Historie ve službách příběhu
Author(s): Petr Mareš / Language(s): Czech
/ Issue: 3-4/2015
Keywords: review;critical analysis
Lukeš, Igor. Československo nad propastí: Selhání amerických diplomatů a tajných
služeb v Praze 1945–1948. Trans. from the English by Jan Jirák and Ladislav Köppl.
Prague: Prostor, 2014, 383 pp., ISBN 978-80-7260-292-6.
The book under review is a Czech translation of Igor Lukeš’s On the Edge of the Cold
War: American Diplomats and Spies in Postwar Prague (New York and Oxford: Oxford
University Press, 2012), whose Czech title translates as ‘Czechoslovakia on the edge
of the abyss: The failure of US diplomats and secret services in Prague, 1945–48’.
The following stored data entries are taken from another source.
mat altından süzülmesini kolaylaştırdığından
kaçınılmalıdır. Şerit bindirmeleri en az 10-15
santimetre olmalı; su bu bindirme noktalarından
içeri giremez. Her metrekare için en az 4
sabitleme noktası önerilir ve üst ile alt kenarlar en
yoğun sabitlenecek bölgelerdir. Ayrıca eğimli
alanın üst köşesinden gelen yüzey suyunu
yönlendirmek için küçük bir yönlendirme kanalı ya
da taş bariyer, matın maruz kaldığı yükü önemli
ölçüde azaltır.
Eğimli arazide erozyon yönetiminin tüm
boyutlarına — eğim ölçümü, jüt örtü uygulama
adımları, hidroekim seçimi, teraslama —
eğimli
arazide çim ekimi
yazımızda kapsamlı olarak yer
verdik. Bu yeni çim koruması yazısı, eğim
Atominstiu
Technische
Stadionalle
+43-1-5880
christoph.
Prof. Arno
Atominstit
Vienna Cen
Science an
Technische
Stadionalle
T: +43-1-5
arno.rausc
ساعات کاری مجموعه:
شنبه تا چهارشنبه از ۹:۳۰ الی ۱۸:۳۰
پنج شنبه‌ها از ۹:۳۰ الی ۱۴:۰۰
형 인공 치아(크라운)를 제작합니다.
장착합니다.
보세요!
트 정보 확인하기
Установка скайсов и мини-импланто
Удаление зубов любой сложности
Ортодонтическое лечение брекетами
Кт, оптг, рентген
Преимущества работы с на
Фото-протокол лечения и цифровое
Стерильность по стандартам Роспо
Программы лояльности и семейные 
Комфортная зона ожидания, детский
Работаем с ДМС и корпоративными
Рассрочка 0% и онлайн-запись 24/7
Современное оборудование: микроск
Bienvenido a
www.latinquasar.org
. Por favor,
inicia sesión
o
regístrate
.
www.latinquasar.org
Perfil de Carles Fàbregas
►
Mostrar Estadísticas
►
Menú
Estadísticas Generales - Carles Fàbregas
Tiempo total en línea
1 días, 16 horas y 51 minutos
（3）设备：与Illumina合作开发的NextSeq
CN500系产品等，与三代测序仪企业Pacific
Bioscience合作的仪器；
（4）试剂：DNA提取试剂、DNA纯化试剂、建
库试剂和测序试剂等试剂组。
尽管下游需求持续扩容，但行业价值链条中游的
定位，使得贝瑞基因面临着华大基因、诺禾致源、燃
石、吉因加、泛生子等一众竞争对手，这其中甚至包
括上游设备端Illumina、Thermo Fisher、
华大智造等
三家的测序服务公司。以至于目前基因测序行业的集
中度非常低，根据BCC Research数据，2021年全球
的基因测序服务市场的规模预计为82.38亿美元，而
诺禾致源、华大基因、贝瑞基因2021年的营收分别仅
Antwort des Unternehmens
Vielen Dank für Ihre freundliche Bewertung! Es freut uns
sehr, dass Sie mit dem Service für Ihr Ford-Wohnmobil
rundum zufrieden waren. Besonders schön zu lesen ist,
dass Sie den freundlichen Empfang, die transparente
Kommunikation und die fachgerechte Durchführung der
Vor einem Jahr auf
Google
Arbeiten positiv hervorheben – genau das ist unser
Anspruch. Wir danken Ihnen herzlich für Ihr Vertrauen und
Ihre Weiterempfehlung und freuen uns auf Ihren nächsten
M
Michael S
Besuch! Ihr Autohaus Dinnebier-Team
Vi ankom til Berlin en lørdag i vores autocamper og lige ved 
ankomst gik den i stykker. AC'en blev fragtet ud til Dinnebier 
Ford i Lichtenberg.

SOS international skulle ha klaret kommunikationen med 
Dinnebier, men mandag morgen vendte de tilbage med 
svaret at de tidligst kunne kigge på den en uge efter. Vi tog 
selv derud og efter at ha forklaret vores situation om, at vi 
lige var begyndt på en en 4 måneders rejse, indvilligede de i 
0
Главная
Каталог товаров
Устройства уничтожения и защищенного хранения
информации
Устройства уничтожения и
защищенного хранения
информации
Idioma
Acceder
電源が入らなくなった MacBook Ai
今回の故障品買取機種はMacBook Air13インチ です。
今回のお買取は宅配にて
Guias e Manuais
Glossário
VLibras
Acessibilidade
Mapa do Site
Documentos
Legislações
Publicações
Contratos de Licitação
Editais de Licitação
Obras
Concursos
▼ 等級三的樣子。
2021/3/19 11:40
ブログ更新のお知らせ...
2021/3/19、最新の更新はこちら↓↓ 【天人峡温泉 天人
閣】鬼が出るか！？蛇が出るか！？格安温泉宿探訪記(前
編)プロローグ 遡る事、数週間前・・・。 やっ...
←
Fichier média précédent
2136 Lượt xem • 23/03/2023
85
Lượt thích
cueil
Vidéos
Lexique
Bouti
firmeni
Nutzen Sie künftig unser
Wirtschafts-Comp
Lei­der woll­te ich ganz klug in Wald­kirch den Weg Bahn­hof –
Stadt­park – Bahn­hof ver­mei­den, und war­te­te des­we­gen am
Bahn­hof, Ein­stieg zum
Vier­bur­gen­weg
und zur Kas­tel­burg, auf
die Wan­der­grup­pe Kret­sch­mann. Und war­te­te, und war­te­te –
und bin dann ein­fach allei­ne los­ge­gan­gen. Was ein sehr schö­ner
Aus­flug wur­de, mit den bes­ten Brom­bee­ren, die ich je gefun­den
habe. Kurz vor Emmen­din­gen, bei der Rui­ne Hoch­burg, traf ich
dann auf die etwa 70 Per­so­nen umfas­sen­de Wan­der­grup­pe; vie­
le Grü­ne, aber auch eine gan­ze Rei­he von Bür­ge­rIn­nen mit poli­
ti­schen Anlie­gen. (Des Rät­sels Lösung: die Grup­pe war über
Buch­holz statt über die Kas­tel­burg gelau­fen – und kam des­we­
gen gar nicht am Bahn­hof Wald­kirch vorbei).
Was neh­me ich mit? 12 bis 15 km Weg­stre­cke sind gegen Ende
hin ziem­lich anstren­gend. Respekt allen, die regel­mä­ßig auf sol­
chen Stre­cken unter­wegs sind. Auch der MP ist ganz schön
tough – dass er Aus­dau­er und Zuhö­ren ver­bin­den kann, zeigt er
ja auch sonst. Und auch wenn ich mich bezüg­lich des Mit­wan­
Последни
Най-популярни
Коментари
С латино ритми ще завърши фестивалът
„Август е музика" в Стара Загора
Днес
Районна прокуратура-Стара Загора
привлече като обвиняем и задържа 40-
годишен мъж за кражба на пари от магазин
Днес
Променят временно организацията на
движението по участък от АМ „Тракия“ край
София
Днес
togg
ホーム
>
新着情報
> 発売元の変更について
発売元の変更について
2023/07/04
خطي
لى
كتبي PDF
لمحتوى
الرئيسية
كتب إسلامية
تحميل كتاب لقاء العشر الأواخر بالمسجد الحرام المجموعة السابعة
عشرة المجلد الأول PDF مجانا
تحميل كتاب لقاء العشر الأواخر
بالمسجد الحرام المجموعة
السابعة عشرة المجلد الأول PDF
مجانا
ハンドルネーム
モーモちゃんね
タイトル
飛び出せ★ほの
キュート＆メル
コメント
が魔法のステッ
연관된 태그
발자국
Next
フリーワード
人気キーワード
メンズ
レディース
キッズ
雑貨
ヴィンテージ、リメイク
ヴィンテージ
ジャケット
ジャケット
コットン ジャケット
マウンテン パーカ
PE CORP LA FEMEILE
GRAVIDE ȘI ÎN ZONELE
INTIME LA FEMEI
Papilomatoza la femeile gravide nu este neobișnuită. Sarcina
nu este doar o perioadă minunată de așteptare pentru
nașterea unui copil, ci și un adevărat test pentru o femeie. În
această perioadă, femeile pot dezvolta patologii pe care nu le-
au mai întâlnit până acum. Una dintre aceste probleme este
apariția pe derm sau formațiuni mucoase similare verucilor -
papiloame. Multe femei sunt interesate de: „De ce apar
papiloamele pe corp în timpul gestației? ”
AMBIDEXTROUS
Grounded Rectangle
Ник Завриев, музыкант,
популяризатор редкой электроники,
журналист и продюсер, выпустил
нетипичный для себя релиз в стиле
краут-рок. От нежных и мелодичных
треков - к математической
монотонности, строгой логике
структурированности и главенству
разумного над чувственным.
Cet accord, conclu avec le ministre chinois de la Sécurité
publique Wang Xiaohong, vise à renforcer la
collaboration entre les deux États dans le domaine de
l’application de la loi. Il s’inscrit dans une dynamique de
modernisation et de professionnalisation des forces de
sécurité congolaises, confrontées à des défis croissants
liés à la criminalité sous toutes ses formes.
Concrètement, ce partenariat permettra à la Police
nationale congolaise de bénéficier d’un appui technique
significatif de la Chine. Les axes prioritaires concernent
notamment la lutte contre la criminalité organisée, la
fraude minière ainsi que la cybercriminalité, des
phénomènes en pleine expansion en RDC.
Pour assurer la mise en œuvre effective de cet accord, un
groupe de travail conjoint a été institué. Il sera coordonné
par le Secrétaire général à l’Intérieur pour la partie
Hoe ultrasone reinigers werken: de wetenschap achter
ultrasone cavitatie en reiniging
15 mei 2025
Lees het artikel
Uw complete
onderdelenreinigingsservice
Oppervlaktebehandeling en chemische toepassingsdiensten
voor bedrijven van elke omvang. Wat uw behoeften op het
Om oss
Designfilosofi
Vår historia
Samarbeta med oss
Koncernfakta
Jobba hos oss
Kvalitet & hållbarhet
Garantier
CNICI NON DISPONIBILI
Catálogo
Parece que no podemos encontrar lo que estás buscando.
The first of the three reviews, published here as part of the section ‘Three Readings
of One Book’, is conceived on the broader plan of an analysis of US-Czechoslovak
relations in the years immediately after the Second World War. The book, according
to the reviewer, is the result of extensive research in all of the important American
and Czech archives. Moreover, it is to the author’s great credit that he conducted
numerous interviews with people involved in the described events and has made
use of the unpublished manuscripts they provided him with. He offers a highly
attractive, indeed gripping, account, thanks to which the reader gets a very good
idea of what it was that led to the Communist takeover in late February 1948.
But this picture is neither complete nor balanced. In this work about the failure
of US diplomats and the US secret services in Prague, its greatest strength, according
to the reviewer, is, somewhat paradoxically, the revealing passages about the
activities of the Czechoslovak intelligence services against the US Embassy and its
representatives in Czechoslovakia. What is problematic, however, is the interpretations
based on insuffi cient sources, factual imprecision, and careless interpretation
or even intentional shifts, which the reviewer exposes by analysing the withdrawal
of the US Army from Czechoslovakia, the role of Czechoslovakia in post-war US
policy, and the character of the US Ambassador to Czechoslovakia, Laurence A.
Steinhardt (1892–1950). Lukeš, according to the reviewer, too readily accepts the
idea that Czechoslovakia was of great importance as an American ‘testing ground’ to
determine the possibilities of maintaining friendly relations with the Soviet Union,
while he fails to take into account essential shifts in developments. Above all, however,
he presents a contrived portrait of Steinhardt as an originally capable and
responsible diplomat who, in consequence of professional failures in his Prague
mission, ceased to take an interest in Prague events, paying more attention to his
private affairs than his ambassadorial duties.